Various small-molecule entry inhibitors targeting the envelope proteins of viruses have been reported in the scientific literature; however, very few are under clinical development. A few studies have reported small-molecule inhibitors of CoV S proteins blocking viral entry. After the outbreak of SARS-CoV, Kao et al. identified 104 compounds with anti-SARS-CoV activity, 18 of which targeted S protein-ACE2 mediated cell entry. Among them, VE607 had potent antiviral activity (EC50 < 10 μM) and inhibited SARS-CoV entry [153]. It has also been reported that novel small molecules based on Chinese herbal medicine can inhibit the interaction of the S protein with ACE2 and can interfere with the fusion process as well [154, 155]. A study of potential SARS-CoV entry inhibitors showed that two of them inhibited the S protein. SSAA09E2 blocked the interaction of S protein with ACE2, and SSAA09E3 prevented the fusion process [156]. The number of small molecules known to target the MERS-CoV S protein is limited. An HIV entry inhibitor, ADS-J1, targeting gp41, was found to prevent the interaction between the HR1 and HR2 of MERS-CoV, thus inhibiting MERS-CoV pseudovirus infection [157]. To identify small-molecule MERS-CoV fusion inhibitors, a study evaluated some known MERS-CoV replication inhibitors and concluded that they could also inhibit clathrin-mediated endocytosis [158]. Until now, no small molecule inhibitor against the S protein of SARS-CoV-2 has reached its pre-clinical stage. A few candidate vaccines and therapeutics undergoing clinical evaluation are listed in Table 2. Moreover, drug repurposing is being adopted as a strategy against SARS-CoV-2, and various candidate drugs are undergoing clinical trials [159,160,161]. Many studies are being carried out rapidly to develop therapeutics and combat the novel CoV.

Concluding remarks

A structural and functional comparison of the S proteins of various CoVs helps to understand the basis of their evolution and pathogenicity.

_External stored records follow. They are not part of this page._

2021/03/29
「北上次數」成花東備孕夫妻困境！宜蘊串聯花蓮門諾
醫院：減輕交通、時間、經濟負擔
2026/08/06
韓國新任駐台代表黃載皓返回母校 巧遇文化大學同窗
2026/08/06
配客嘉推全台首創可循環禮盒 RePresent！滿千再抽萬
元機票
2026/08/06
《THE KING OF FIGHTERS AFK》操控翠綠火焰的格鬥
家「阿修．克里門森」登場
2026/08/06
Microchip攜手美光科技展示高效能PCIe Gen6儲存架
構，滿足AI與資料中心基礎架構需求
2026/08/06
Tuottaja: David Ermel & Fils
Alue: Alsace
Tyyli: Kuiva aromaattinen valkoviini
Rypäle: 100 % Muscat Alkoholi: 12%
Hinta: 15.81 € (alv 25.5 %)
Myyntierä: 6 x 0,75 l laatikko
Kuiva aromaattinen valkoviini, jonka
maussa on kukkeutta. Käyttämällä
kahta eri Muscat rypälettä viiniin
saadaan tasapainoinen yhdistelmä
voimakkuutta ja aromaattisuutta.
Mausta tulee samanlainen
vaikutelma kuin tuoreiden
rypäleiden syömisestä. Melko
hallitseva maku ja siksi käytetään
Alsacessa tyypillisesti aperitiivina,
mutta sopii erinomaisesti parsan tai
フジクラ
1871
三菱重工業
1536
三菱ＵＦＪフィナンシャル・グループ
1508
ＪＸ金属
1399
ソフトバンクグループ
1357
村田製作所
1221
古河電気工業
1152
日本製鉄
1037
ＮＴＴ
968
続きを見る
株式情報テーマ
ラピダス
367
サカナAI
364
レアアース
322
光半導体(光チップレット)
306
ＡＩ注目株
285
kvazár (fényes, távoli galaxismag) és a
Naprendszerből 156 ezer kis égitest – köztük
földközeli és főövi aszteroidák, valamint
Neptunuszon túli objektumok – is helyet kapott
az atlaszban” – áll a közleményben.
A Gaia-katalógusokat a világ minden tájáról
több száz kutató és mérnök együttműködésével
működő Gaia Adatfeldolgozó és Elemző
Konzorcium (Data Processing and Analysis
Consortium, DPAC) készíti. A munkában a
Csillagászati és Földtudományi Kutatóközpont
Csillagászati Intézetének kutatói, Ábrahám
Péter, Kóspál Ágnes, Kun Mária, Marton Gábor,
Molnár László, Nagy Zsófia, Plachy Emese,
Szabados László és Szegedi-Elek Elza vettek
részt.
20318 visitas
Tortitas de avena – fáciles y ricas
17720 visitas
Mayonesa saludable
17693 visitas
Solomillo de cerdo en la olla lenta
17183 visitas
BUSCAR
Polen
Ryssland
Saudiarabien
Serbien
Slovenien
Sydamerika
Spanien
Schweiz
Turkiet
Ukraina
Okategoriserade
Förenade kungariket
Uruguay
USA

A few mutations or structural changes in the spike RBD can result in virus evolution and the emergence of new strains. Hence, structure-based prediction of probable mutations in the RBD, cleavage sites, fusion peptide, and glycosylation sites of these viruses might help to predict their future evolution. Furthermore, understanding the structural basis of their receptor recognition and cell entry process may assist in elucidating cross-species infection and human-to-human transmission. Hence, these studies may enhance our understanding of the intermediate host of the novel CoV, providing greater insight into its origin. Atomic-level comparisons of S proteins may bring forth a new understanding of CoV antigenicity and aid in the development of therapeutic strategies. Structural similarities in the S protein epitopes, receptor-binding regions, and fusion core provide useful insight to develop broad-spectrum treatment against these re-emerging viruses. Various vaccines and drugs are under development to combat the ongoing pandemic caused by SARS-CoV-2. Our comparative study also provides a valuable summary for further development of COVID-19 therapeutics.